Task details. Will you output all of the data below exactly, omitting the images?
--- Data for review Enclosed Below ---
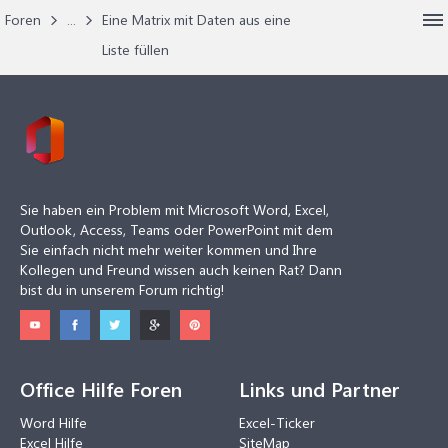
Foren
...
Eine Matrix mit Daten aus eine
Liste füllen
Sie haben ein Problem mit Microsoft Word, Excel,
Outlook, Access, Teams oder PowerPoint mit dem
Sie einfach nicht mehr weiter kommen und Ihre
Kollegen und Freund wissen auch keinen Rat? Dann
bist du in unserem Forum richtig!
Office Hilfe Foren
Links und Partner
Word Hilfe
Excel-Ticker
Excel Hilfe
SiteMap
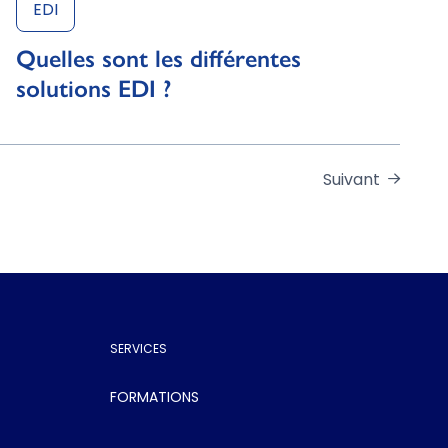
EDI
Quelles sont les différentes
solutions EDI ?
Suivant
SERVICES
FORMATIONS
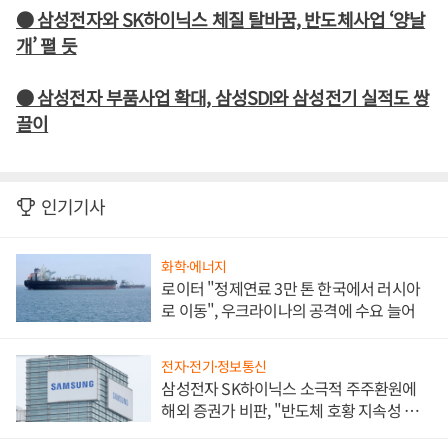
● 삼성전자와 SK하이닉스 체질 탈바꿈, 반도체사업 ‘양날
개’ 펼 듯
● 삼성전자 부품사업 확대, 삼성SDI와 삼성전기 실적도 쌍
끌이
인기기사
화학·에너지
로이터 "정제연료 3만 톤 한국에서 러시아
로 이동", 우크라이나의 공격에 수요 늘어
전자·전기·정보통신
삼성전자 SK하이닉스 소극적 주주환원에
해외 증권가 비판, "반도체 호황 지속성 의
문"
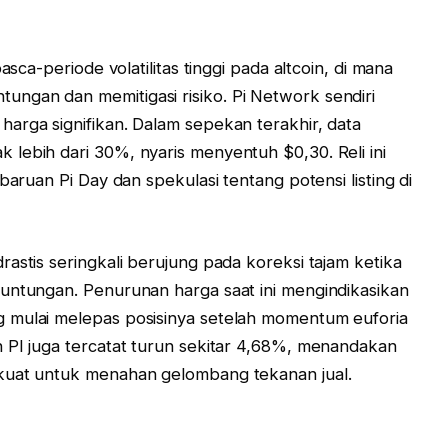
asca-periode volatilitas tinggi pada altcoin, di mana
ngan dan memitigasi risiko. Pi Network sendiri
arga signifikan. Dalam sepekan terakhir, data
lebih dari 30%, nyaris menyentuh $0,30. Reli ini
baruan Pi Day dan spekulasi tentang potensi listing di
astis seringkali berujung pada koreksi tajam ketika
untungan. Penurunan harga saat ini mengindikasikan
 mulai melepas posisinya setelah momentum euforia
 PI juga tercatat turun sekitar 4,68%, menandakan
kuat untuk menahan gelombang tekanan jual.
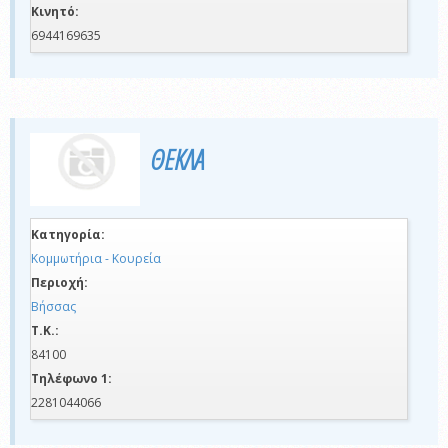
Κινητό:
6944169635
ΘΕΚΛΑ
Κατηγορία:
Κομμωτήρια - Κουρεία
Περιοχή:
Βήσσας
Τ.Κ.:
84100
Τηλέφωνο 1:
2281044066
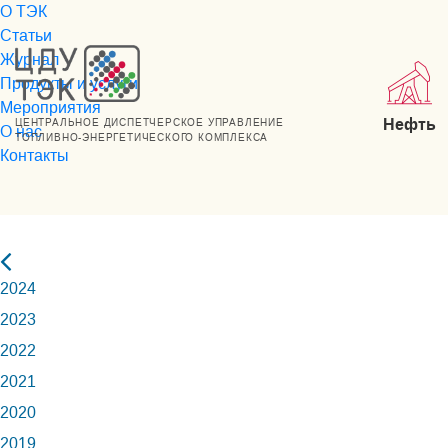
О ТЭК
Статьи
Журнал
Продукты и услуги
Мероприятия
Нефть
ЦЕНТРАЛЬНОЕ ДИСПЕТЧЕРСКОЕ УПРАВЛЕНИЕ
О нас
ТОПЛИВНО-ЭНЕРГЕТИЧЕСКОГО КОМПЛЕКСА
Контакты
2024
2023
2022
2021
2020
2019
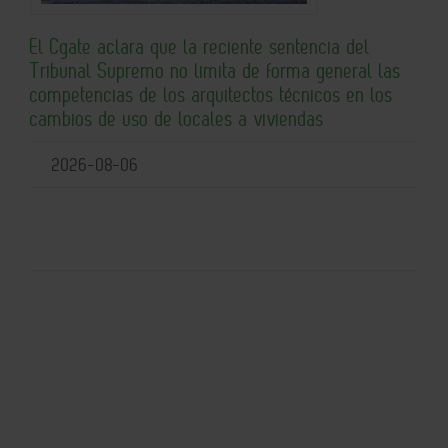
El Cgate aclara que la reciente sentencia del
Tribunal Supremo no limita de forma general las
competencias de los arquitectos técnicos en los
cambios de uso de locales a viviendas
2026-08-06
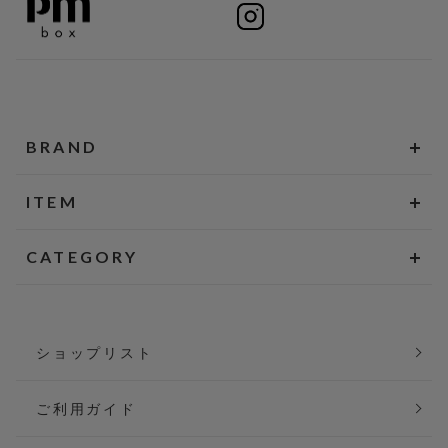
BRAND
ITEM
CATEGORY
ショップリスト
ご利用ガイド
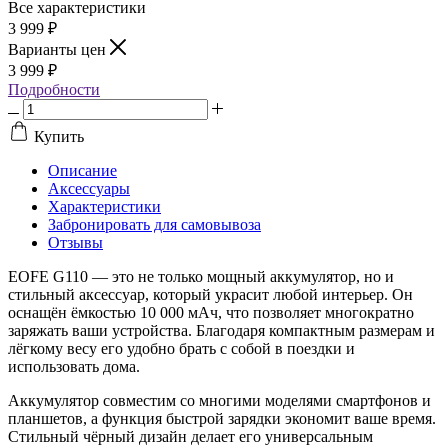
Все характеристики
3 999
₽
Варианты цен
3 999
₽
Подробности
Купить
Описание
Аксессуары
Характеристики
Забронировать для самовывоза
Отзывы
EOFE G110 — это не только мощный аккумулятор, но и
стильный аксессуар, который украсит любой интерьер. Он
оснащён ёмкостью 10 000 мАч, что позволяет многократно
заряжать ваши устройства. Благодаря компактным размерам и
лёгкому весу его удобно брать с собой в поездки и
использовать дома.
Аккумулятор совместим со многими моделями смартфонов и
планшетов, а функция быстрой зарядки экономит ваше время.
Стильный чёрный дизайн делает его универсальным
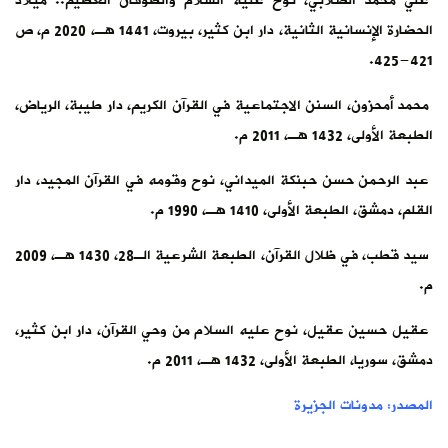
علي محمد الصلابي، نوح عليه السلام والطوفان العظيم.. ميلاد
الحضارة الإنسانية الثانية، دار ابن كثير، بيروت، 1441 هـ، 2020 م، ص
421-425.
محمد أمحزون، السنن الاجتماعية في القرآن الكريم، دار طيبة، الرياض،
الطبعة الأولى، 1432 هـ، 2011 م.
عبد الرحمن حسن حبنكة الميداني، نوح وقومه في القرآن المجيد، دار
القلم، دمشق، الطبعة الأولى، 1410 هـ، 1990 م.
سيد قطب، في ظلال القرآن، الطبعة الشرعية الـ28، 1430 هـ، 2009
م.
عقيل حسين عقيل، نوح عليه السلام من وحي القرآن، دار ابن كثير،
دمشق، سوريا، الطبعة الأولى، 1432 هـ، 2011 م.
المصدر: مدونات الجزيرة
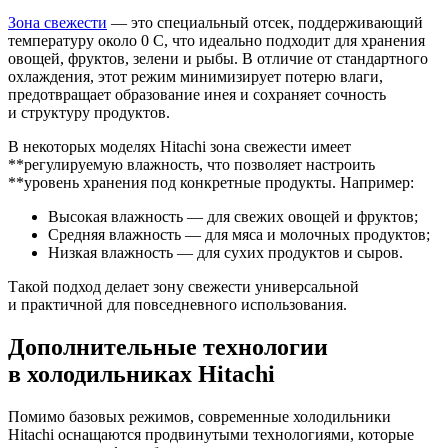
Зона свежести
— это специальный отсек, поддерживающий
температуру около 0 C, что идеально подходит для хранения
овощей, фруктов, зелени и рыбы. В отличие от стандартного
охлаждения, этот режим минимизирует потерю влаги,
предотвращает образование инея и сохраняет сочность
и структуру продуктов.
В некоторых моделях Hitachi зона свежести имеет
**регулируемую влажность, что позволяет настроить
**уровень хранения под конкретные продукты. Например:
Высокая влажность — для свежих овощей и фруктов;
Средняя влажность — для мяса и молочных продуктов;
Низкая влажность — для сухих продуктов и сыров.
Такой подход делает зону свежести универсальной
и практичной для повседневного использования.
Дополнительные технологии
в холодильниках Hitachi
Помимо базовых режимов, современные холодильники
Hitachi оснащаются продвинутыми технологиями, которые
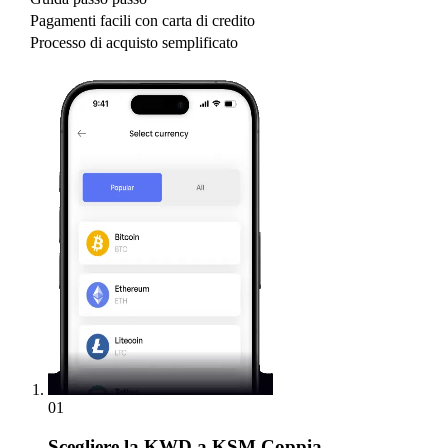
Pagamenti facili con carta di credito
Processo di acquisto semplificato
01
Scegliere
la KWD a KSM Coppia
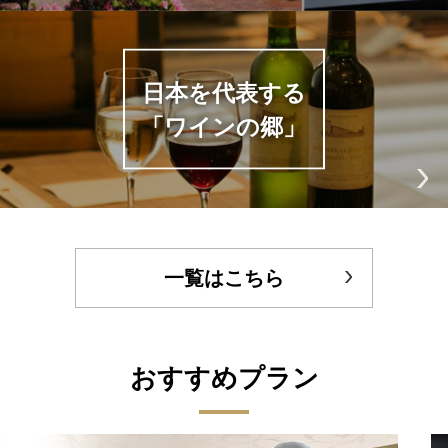
日本を代表する
「ワインの郷」
一覧はこちら
おすすめプラン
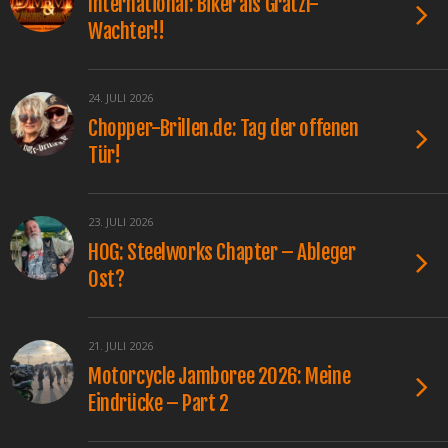
International: Biker als Grätzl-
Wachter!!
24. JULI 2026
Chopper-Brillen.de: Tag der offenen
Tür!
23. JULI 2026
HOG: Steelworks Chapter – Ableger
Ost?
21. JULI 2026
Motorcycle Jamboree 2026: Meine
Eindrücke – Part 2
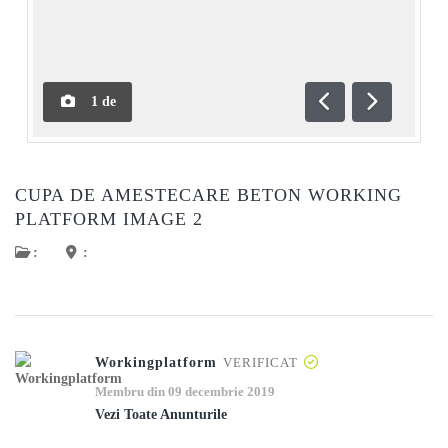
1
de
Anterioară
Următoar
CUPA DE AMESTECARE BETON WORKING
PLATFORM IMAGE 2
:
:
Workingplatform
VERIFICAT
Membru din 09 decembrie 2019
Vezi Toate Anunturile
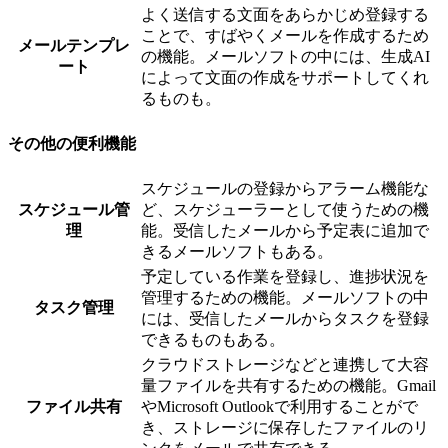
よく送信する文面をあらかじめ登録する
ことで、すばやくメールを作成するため
メールテンプレ
の機能。メールソフトの中には、生成AI
ート
によって文面の作成をサポートしてくれ
るものも。
その他の便利機能
スケジュールの登録からアラーム機能な
スケジュール管
ど、スケジューラーとして使うための機
理
能。受信したメールから予定表に追加で
きるメールソフトもある。
予定している作業を登録し、進捗状況を
管理するための機能。メールソフトの中
タスク管理
には、受信したメールからタスクを登録
できるものもある。
クラウドストレージなどと連携して大容
量ファイルを共有するための機能。Gmail
ファイル共有
やMicrosoft Outlookで利用することがで
き、ストレージに保存したファイルのリ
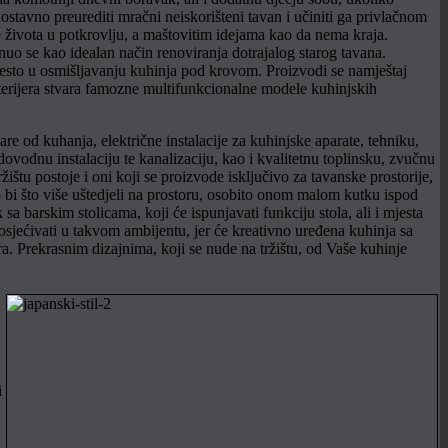
nostavno preurediti mračni neiskorišteni tavan i učiniti ga privlačnom
e života u potkrovlju, a maštovitim idejama kao da nema kraja.
o se kao idealan način renoviranja dotrajalog starog tavana.
esto u osmišljavanju kuhinja pod krovom. Proizvodi se namještaj
interijera stvara famozne multifunkcionalne modele kuhinjskih
re od kuhanja, električne instalacije za kuhinjske aparate, tehniku,
dovodnu instalaciju te kanalizaciju, kao i kvalitetnu toplinsku, zvučnu
žištu postoje i oni koji se proizvode isključivo za tavanske prostorije,
 bi što više uštedjeli na prostoru, osobito onom malom kutku ispod
a barskim stolicama, koji će ispunjavati funkciju stola, ali i mjesta
osjećivati u takvom ambijentu, jer će kreativno uređena kuhinja sa
a. Prekrasnim dizajnima, koji se nude na tržištu, od Vaše kuhinje
i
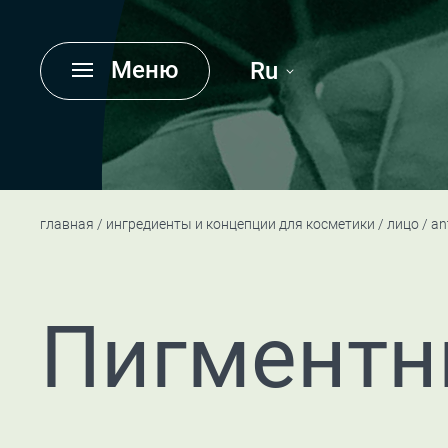
Меню
Ru
главная
ингредиенты и концепции для косметики
лицо
an
Пигментн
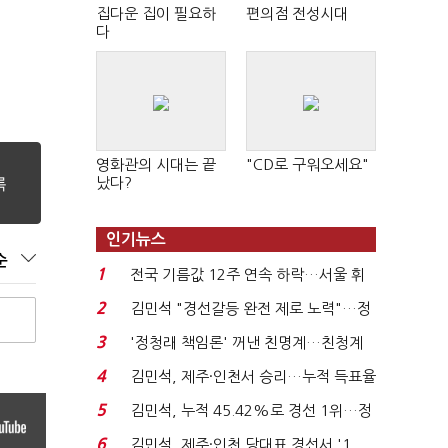
집다운 집이 필요하
편의점 전성시대
다
영화관의 시대는 끝
"CD로 구워오세요"
났다?
인기뉴스
순
1
전국 기름값 12주 연속 하락…서울 휘
발윳값 1909원...
2
김민석 "경선갈등 완전 제로 노력"…정
청래 "반명 공세 사...
3
'정청래 책임론' 꺼낸 친명계…친청계
는 추가투표 때리기...
4
김민석, 제주·인천서 승리…누적 득표율
'1위 탈환'(종합)...
5
김민석, 누적 45.42%로 경선 1위…정
청래와 격차 0.86%p(...
6
김민석, 제주·인천 당대표 경선서 '1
--- End of Enclosed Data for review ---
Answer to the exercise.
Foren
...
Eine Matrix mit Daten aus eine
Liste füllen
Sie haben ein Problem mit Microsoft Word, Excel,
Outlook, Access, Teams oder PowerPoint mit dem
Sie einfach nicht mehr weiter kommen und Ihre
Kollegen und Freund wissen auch keinen Rat? Dann
bist du in unserem Forum richtig!
Office Hilfe Foren
Links und Partner
Word Hilfe
Excel-Ticker
Excel Hilfe
SiteMap
EDI
Quelles sont les différentes
solutions EDI ?
Suivant
SERVICES
FORMATIONS
● 삼성전자와 SK하이닉스 체질 탈바꿈, 반도체사업 ‘양날
개’ 펼 듯
● 삼성전자 부품사업 확대, 삼성SDI와 삼성전기 실적도 쌍
끌이
인기기사
화학·에너지
로이터 "정제연료 3만 톤 한국에서 러시아
로 이동", 우크라이나의 공격에 수요 늘어
전자·전기·정보통신
삼성전자 SK하이닉스 소극적 주주환원에
해외 증권가 비판, "반도체 호황 지속성 의
문"
asca-periode volatilitas tinggi pada altcoin, di mana
ngan dan memitigasi risiko. Pi Network sendiri
arga signifikan. Dalam sepekan terakhir, data
lebih dari 30%, nyaris menyentuh $0,30. Reli ini
baruan Pi Day dan spekulasi tentang potensi listing di
astis seringkali berujung pada koreksi tajam ketika
untungan. Penurunan harga saat ini mengindikasikan
 mulai melepas posisinya setelah momentum euforia
 PI juga tercatat turun sekitar 4,68%, menandakan
kuat untuk menahan gelombang tekanan jual.
Κινητό:
6944169635
ΘΕΚΛΑ
Κατηγορία:
Κομμωτήρια - Κουρεία
Περιοχή:
Βήσσας
Τ.Κ.:
84100
Τηλέφωνο 1:
2281044066
О ТЭК
Статьи
Журнал
Продукты и услуги
Мероприятия
Нефть
ЦЕНТРАЛЬНОЕ ДИСПЕТЧЕРСКОЕ УПРАВЛЕНИЕ
О нас
ТОПЛИВНО-ЭНЕРГЕТИЧЕСКОГО КОМПЛЕКСА
Контакты
2024
2023
2022
2021
2020
2019
El Cgate aclara que la reciente sentencia del
Tribunal Supremo no limita de forma general las
competencias de los arquitectos técnicos en los
cambios de uso de locales a viviendas
2026-08-06
BRAND
ITEM
CATEGORY
ショップリスト
ご利用ガイド
Все характеристики
3 999
₽
Варианты цен
3 999
₽
Подробности
Купить
Описание
Аксессуары
Характеристики
Забронировать для самовывоза
Отзывы
EOFE G110 — это не только мощный аккумулятор, но и
стильный аксессуар, который украсит любой интерьер. Он
оснащён ёмкостью 10 000 мАч, что позволяет многократно
заряжать ваши устройства. Благодаря компактным размерам и
лёгкому весу его удобно брать с собой в поездки и
использовать дома.
Аккумулятор совместим со многими моделями смартфонов и
планшетов, а функция быстрой зарядки экономит ваше время.
Стильный чёрный дизайн делает его универсальным
علي محمد الصلابي، نوح عليه السلام والطوفان العظيم.. ميلاد
الحضارة الإنسانية الثانية، دار ابن كثير، بيروت، 1441 هـ، 2020 م، ص
421-425.
محمد أمحزون، السنن الاجتماعية في القرآن الكريم، دار طيبة، الرياض،
الطبعة الأولى، 1432 هـ، 2011 م.
عبد الرحمن حسن حبنكة الميداني، نوح وقومه في القرآن المجيد، دار
القلم، دمشق، الطبعة الأولى، 1410 هـ، 1990 م.
سيد قطب، في ظلال القرآن، الطبعة الشرعية الـ28، 1430 هـ، 2009
م.
عقيل حسين عقيل، نوح عليه السلام من وحي القرآن، دار ابن كثير،
دمشق، سوريا، الطبعة الأولى، 1432 هـ، 2011 م.
المصدر: مدونات الجزيرة
Зона свежести
— это специальный отсек, поддерживающий
температуру около 0 C, что идеально подходит для хранения
овощей, фруктов, зелени и рыбы. В отличие от стандартного
охлаждения, этот режим минимизирует потерю влаги,
предотвращает образование инея и сохраняет сочность
и структуру продуктов.
В некоторых моделях Hitachi зона свежести имеет
**регулируемую влажность, что позволяет настроить
**уровень хранения под конкретные продукты. Например:
Высокая влажность — для свежих овощей и фруктов;
Средняя влажность — для мяса и молочных продуктов;
Низкая влажность — для сухих продуктов и сыров.
Такой подход делает зону свежести универсальной
и практичной для повседневного использования.
Дополнительные технологии
в холодильниках Hitachi
Помимо базовых режимов, современные холодильники
Hitachi оснащаются продвинутыми технологиями, которые
Pagamenti facili con carta di credito
Processo di acquisto semplificato
01
Scegliere
la KWD a KSM Coppia
日本を代表する
「ワインの郷」
一覧はこちら
おすすめプラン
International: Biker als Grätzl-
Wachter!!
24. JULI 2026
Chopper-Brillen.de: Tag der offenen
Tür!
23. JULI 2026
HOG: Steelworks Chapter – Ableger
Ost?
21. JULI 2026
Motorcycle Jamboree 2026: Meine
Eindrücke – Part 2
1
de
Anterioară
Următoar
CUPA DE AMESTECARE BETON WORKING
PLATFORM IMAGE 2
:
:
Workingplatform
VERIFICAT
Membru din 09 decembrie 2019
Vezi Toate Anunturile
よく送信する文面をあらかじめ登録する
ことで、すばやくメールを作成するため
メールテンプレ
の機能。メールソフトの中には、生成AI
ート
によって文面の作成をサポートしてくれ
るものも。
その他の便利機能
スケジュールの登録からアラーム機能な
スケジュール管
ど、スケジューラーとして使うための機
理
能。受信したメールから予定表に追加で
きるメールソフトもある。
予定している作業を登録し、進捗状況を
管理するための機能。メールソフトの中
タスク管理
には、受信したメールからタスクを登録
できるものもある。
クラウドストレージなどと連携して大容
量ファイルを共有するための機能。Gmail
ファイル共有
やMicrosoft Outlookで利用することがで
き、ストレージに保存したファイルのリ
nostavno preurediti mračni neiskorišteni tavan i učiniti ga privlačnom
e života u potkrovlju, a maštovitim idejama kao da nema kraja.
o se kao idealan način renoviranja dotrajalog starog tavana.
esto u osmišljavanju kuhinja pod krovom. Proizvodi se namještaj
interijera stvara famozne multifunkcionalne modele kuhinjskih
re od kuhanja, električne instalacije za kuhinjske aparate, tehniku,
dovodnu instalaciju te kanalizaciju, kao i kvalitetnu toplinsku, zvučnu
žištu postoje i oni koji se proizvode isključivo za tavanske prostorije,
 bi što više uštedjeli na prostoru, osobito onom malom kutku ispod
a barskim stolicama, koji će ispunjavati funkciju stola, ali i mjesta
osjećivati u takvom ambijentu, jer će kreativno uređena kuhinja sa
a. Prekrasnim dizajnima, koji se nude na tržištu, od Vaše kuhinje
i
Меню
Ru
главная
ингредиенты и концепции для косметики
лицо
an
Пигментн
집다운 집이 필요하
편의점 전성시대
다
영화관의 시대는 끝
"CD로 구워오세요"
났다?
인기뉴스
순
1
전국 기름값 12주 연속 하락…서울 휘
발윳값 1909원...
2
김민석 "경선갈등 완전 제로 노력"…정
청래 "반명 공세 사...
3
'정청래 책임론' 꺼낸 친명계…친청계
는 추가투표 때리기...
4
김민석, 제주·인천서 승리…누적 득표율
'1위 탈환'(종합)...
5
김민석, 누적 45.42%로 경선 1위…정
청래와 격차 0.86%p(...
6
김민석, 제주·인천 당대표 경선서 '1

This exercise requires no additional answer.